Cerberus Capital Management LP, a private-equity firm that specializes in distressed assets, has signed a nondisclosure agreement with BlackBerry for access to its financials, one person said.
Fairfax still may end up pulling together the funds to see its bid through, or it could ask BlackBerry to extend the Nov. 4 deadline, the people said.
Meanwhile, Qualcomm will make a decision about whether to join Cerberus’ effort after reviewing BlackBerry’s finances, one of the people said. The company — the top supplier of chips for phones and tablets — gets the majority of its profit from licensing patents, which cover much of the fundamental technology in wireless networks. A stake in BlackBerry would give Qualcomm access to additional patents as well as mobile phone hardware and software.

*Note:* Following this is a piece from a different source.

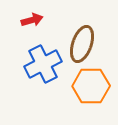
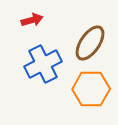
brown ellipse: moved 8 px right, 1 px up; rotated 15 degrees clockwise
orange hexagon: moved 3 px down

Credit Suisse Group AG was one of the banks contacted by Fairfax in search of financing, one of the people said. The bank passed on being part of a group of lenders when it found tepid demand among loan investors, the person said. Banks are reluctant to finance the leveraged buyout of the struggling smartphone maker, which has reported losses for five of the last seven quarters, the people said.
Fairfax president Paul Rivett did not return messages seeking comment.
Fairfax CEO Prem Watsa declined to comment on his company’s bid when asked on an earnings conference call on Friday.
Mike Sitrick, a spokesman for Lazaridis and Fregin, also declined to comment, as did representatives of BlackBerry, Cerberus, Qualcomm and Credit Suisse.
Fairfax, BlackBerry’s largest shareholder, made its US$9-a-share tentative offer on Sept. 23, agreeing to negotiate a “definitive” deal by 5pm tomorrow. The Toronto-based firm has yet to name any partners or say whether it has raised any money for the bid. Fairfax also has not said what will happen if it can not do so.
If BlackBerry strikes a deal with another buyer before tomorrow, it would owe a US$157 million breakup fee to Fairfax. If Fairfax makes a definitive agreement with the smartphone maker, and a better offer comes in after the deadline, the fee would rise to about US$262 million.